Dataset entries
------------------------------------------------------------

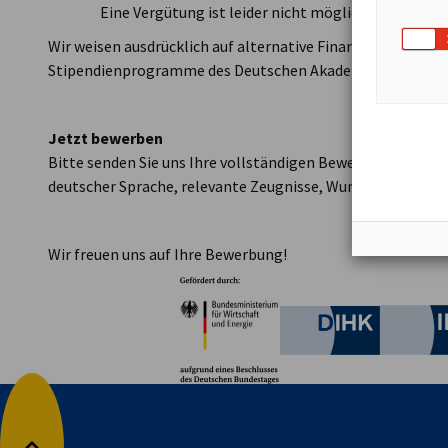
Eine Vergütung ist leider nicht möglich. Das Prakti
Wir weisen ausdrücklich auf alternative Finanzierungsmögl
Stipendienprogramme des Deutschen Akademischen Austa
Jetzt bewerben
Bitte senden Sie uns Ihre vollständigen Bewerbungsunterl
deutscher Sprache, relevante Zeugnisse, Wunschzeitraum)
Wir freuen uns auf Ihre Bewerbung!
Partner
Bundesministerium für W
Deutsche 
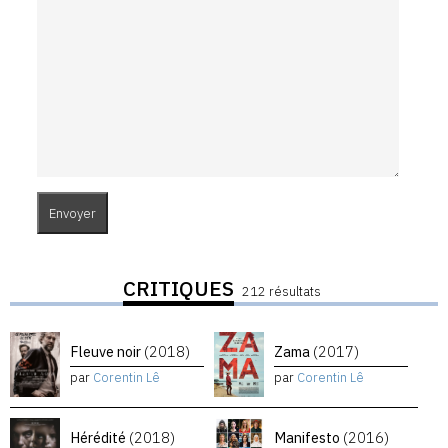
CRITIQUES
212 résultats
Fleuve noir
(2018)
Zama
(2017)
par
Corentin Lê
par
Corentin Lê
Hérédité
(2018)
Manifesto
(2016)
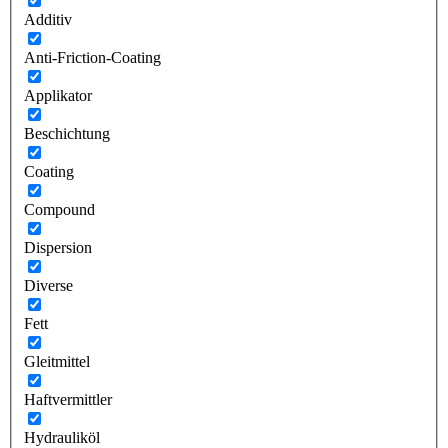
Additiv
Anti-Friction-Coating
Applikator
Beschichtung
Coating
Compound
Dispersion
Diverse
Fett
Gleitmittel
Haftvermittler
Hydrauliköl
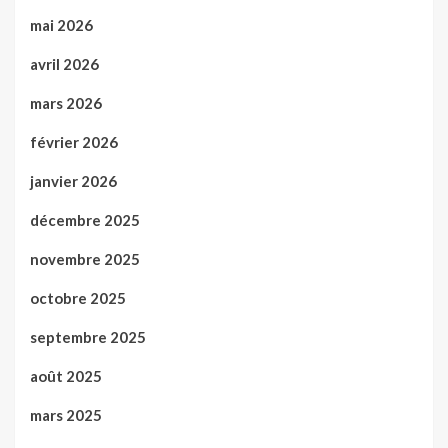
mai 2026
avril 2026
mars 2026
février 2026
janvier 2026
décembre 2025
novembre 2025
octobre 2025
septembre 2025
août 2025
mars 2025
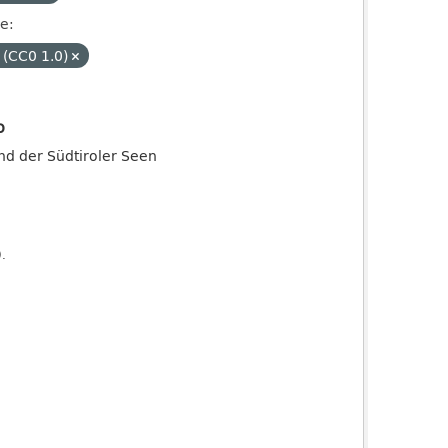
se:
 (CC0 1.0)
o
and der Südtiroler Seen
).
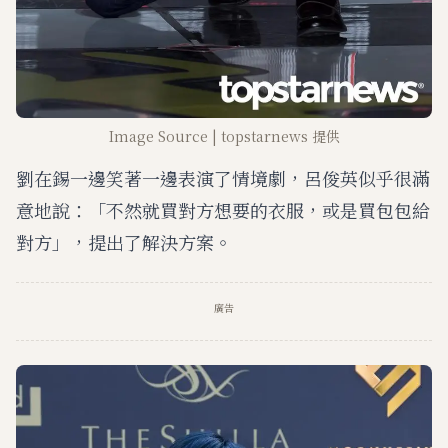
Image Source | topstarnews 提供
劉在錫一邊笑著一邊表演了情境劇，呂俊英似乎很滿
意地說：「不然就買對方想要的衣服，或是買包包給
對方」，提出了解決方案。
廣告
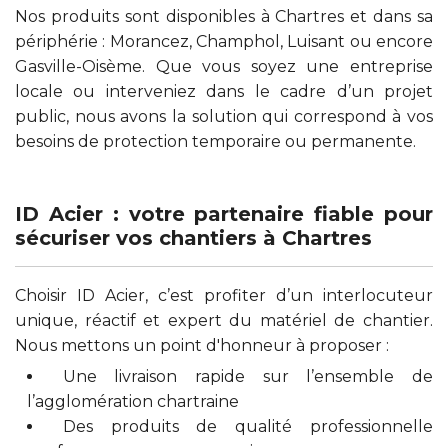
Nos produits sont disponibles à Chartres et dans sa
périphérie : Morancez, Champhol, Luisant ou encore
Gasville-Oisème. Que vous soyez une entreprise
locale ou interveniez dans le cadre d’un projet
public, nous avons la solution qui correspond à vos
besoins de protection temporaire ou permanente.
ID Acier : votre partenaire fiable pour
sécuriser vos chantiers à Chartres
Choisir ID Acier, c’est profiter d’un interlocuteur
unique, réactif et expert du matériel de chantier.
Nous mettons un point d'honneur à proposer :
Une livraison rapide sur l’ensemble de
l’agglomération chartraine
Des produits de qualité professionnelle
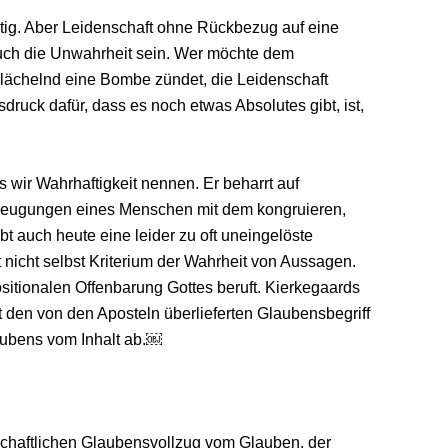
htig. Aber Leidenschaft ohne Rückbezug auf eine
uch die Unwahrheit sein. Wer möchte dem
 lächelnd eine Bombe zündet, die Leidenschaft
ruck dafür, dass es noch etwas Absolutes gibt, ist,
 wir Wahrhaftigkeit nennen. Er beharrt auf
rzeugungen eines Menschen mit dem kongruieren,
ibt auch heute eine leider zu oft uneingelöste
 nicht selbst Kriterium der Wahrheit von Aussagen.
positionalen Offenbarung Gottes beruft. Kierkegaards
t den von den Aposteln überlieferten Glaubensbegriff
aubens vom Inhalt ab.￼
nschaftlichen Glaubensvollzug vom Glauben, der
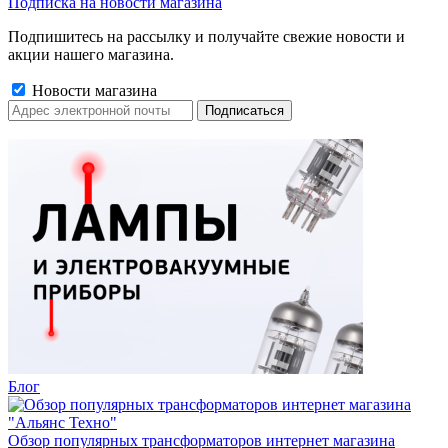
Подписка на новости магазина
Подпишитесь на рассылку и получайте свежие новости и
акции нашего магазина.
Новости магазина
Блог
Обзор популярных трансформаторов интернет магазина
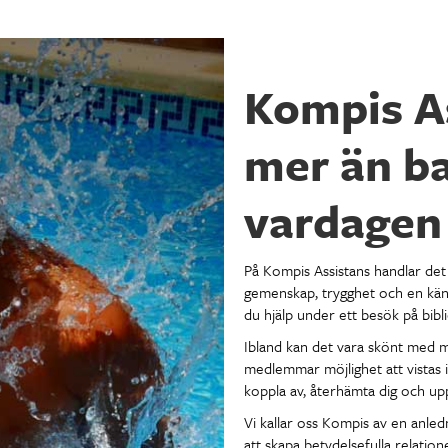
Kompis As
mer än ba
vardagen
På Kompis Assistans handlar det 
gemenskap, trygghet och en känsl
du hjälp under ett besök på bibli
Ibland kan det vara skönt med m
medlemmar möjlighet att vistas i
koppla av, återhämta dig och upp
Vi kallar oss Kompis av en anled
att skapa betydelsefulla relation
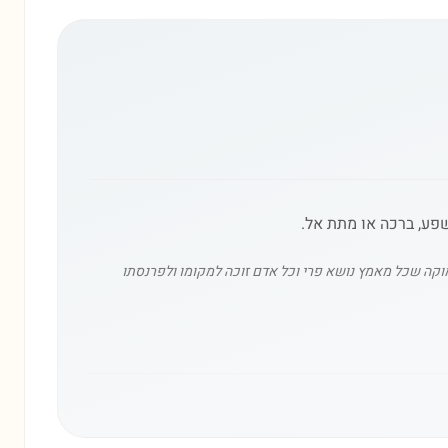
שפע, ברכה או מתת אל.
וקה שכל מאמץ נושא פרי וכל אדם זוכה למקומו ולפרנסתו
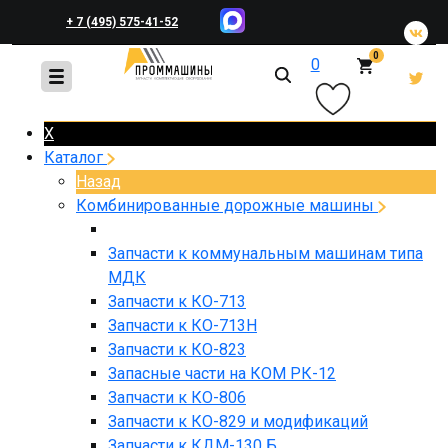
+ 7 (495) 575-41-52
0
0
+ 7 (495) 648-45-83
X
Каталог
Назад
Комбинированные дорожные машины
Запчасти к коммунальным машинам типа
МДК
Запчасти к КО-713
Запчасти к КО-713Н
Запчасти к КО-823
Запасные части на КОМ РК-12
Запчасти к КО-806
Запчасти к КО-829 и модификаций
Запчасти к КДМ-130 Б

------------------------------------------------------------

(Exercise prompt) Take every record and copy it word for word, dropping the pictures.

(Answer to the exercise)
Eine Vergütung ist leider nicht möglich. Das Prakti
Wir weisen ausdrücklich auf alternative Finanzierungsmögl
Stipendienprogramme des Deutschen Akademischen Austa
Jetzt bewerben
Bitte senden Sie uns Ihre vollständigen Bewerbungsunterl
deutscher Sprache, relevante Zeugnisse, Wunschzeitraum)
Wir freuen uns auf Ihre Bewerbung!
Partner
Bundesministerium für W
Deutsche 
CRITIQUES
212 résultats
Fleuve noir
(2018)
Zama
(2017)
par
Corentin Lê
par
Corentin Lê
Hérédité
(2018)
Manifesto
(2016)
Additiv
Anti-Friction-Coating
Applikator
Beschichtung
Coating
Compound
Dispersion
Diverse
Fett
Gleitmittel
Haftvermittler
Hydrauliköl
mai 2026
avril 2026
mars 2026
février 2026
janvier 2026
décembre 2025
novembre 2025
octobre 2025
septembre 2025
août 2025
mars 2025
se:
 (CC0 1.0)
o
and der Südtiroler Seen
).
Image Source | topstarnews 提供
劉在錫一邊笑著一邊表演了情境劇，呂俊英似乎很滿
意地說：「不然就買對方想要的衣服，或是買包包給
對方」，提出了解決方案。
廣告
Nos produits sont disponibles à Chartres et dans sa
périphérie : Morancez, Champhol, Luisant ou encore
Gasville-Oisème. Que vous soyez une entreprise
locale ou interveniez dans le cadre d’un projet
public, nous avons la solution qui correspond à vos
besoins de protection temporaire ou permanente.
ID Acier : votre partenaire fiable pour
sécuriser vos chantiers à Chartres
Choisir ID Acier, c’est profiter d’un interlocuteur
unique, réactif et expert du matériel de chantier.
Nous mettons un point d'honneur à proposer :
Une livraison rapide sur l’ensemble de
l’agglomération chartraine
Des produits de qualité professionnelle
htig. Aber Leidenschaft ohne Rückbezug auf eine
uch die Unwahrheit sein. Wer möchte dem
 lächelnd eine Bombe zündet, die Leidenschaft
ruck dafür, dass es noch etwas Absolutes gibt, ist,
 wir Wahrhaftigkeit nennen. Er beharrt auf
rzeugungen eines Menschen mit dem kongruieren,
ibt auch heute eine leider zu oft uneingelöste
 nicht selbst Kriterium der Wahrheit von Aussagen.
positionalen Offenbarung Gottes beruft. Kierkegaards
t den von den Aposteln überlieferten Glaubensbegriff
aubens vom Inhalt ab.
nschaftlichen Glaubensvollzug vom Glauben, der
Подписка на новости магазина
Подпишитесь на рассылку и получайте свежие новости и
акции нашего магазина.
Новости магазина
Блог
Обзор популярных трансформаторов интернет магазина
Kompis As
mer än ba
vardagen
På Kompis Assistans handlar det 
gemenskap, trygghet och en känsl
du hjälp under ett besök på bibli
Ibland kan det vara skönt med m
medlemmar möjlighet att vistas i
koppla av, återhämta dig och upp
Vi kallar oss Kompis av en anled
att skapa betydelsefulla relation
שפע, ברכה או מתת אל.
וקה שכל מאמץ נושא פרי וכל אדם זוכה למקומו ולפרנסתו
+ 7 (495) 575-41-52
0
0
+ 7 (495) 648-45-83
X
Каталог
Назад
Комбинированные дорожные машины
Запчасти к коммунальным машинам типа
МДК
Запчасти к КО-713
Запчасти к КО-713Н
Запчасти к КО-823
Запасные части на КОМ РК-12
Запчасти к КО-806
Запчасти к КО-829 и модификаций
Запчасти к КДМ-130 Б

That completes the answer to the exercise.